LDC Insight #1: COVID-19 recovery and achieving the Sustainable Development Goals: Why LDCs can’t just ‘build back better’

12 August 2022 / Federica Irene Falomi and Taffere Tesfachew

In 2019, the United Nations Secretary-General, Antonio Guterres, noted that “despite considerable efforts these past four years, we are not on track to achieve the Sustainable Development Goals by 2030”[1], suggesting that the global growth and development model was already suboptimal and unsustainable. Three years and a global pandemic later, years of progress towards SDGs have been revered or wiped out. Global poverty rate sharply increased from 8.3% in 2019 to 9.2% in 2020 due to COVID-19, representing the first increase in extreme poverty since 1998 and the largest since 1990, and setting back poverty reduction by around three years. The losses have been much higher for low-income countries, which have been set back by 8-9 years[2]. Furthermore, the pandemic has not only exposed large inequalities across countries in terms of access to finance, health care services, medicines and vaccines but has also intensified them and widened the gap even further.

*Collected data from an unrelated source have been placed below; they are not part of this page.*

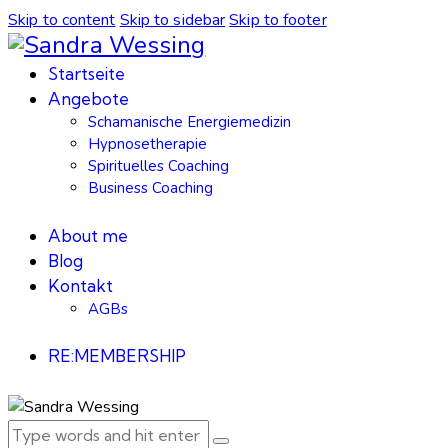
Skip to content
Skip to sidebar
Skip to footer
Startseite
Angebote
Schamanische Energiemedizin
Hypnosetherapie
Spirituelles Coaching
Business Coaching
About me
Blog
Kontakt
AGBs
RE:MEMBERSHIP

We have entered the Decade of Action to deliver the 2030 Agenda for Sustainable Development and Sustainable Development Goals (SDGs). This universal call to action to end poverty, protect the planet and ensure that by 2030 all people enjoy peace and prosperity is more relevant than ever. However, if the SDGs are to be achieved globally by 2030 - in line with the principle of “leaving no one behind” - they must be achieved everywhere. To date, progress towards achieving the SDGs in the least developed countries has been uneven and is not on track to achieve the targets set in the 2030 Agenda. The pandemic abruptly interrupted a prolonged period of sustained growth for some least developed countries, which are collectively home to 14 per cent of the global population but comprise more than 50% of the world’s extremely poor and account for only 1.3 per cent of global GDP.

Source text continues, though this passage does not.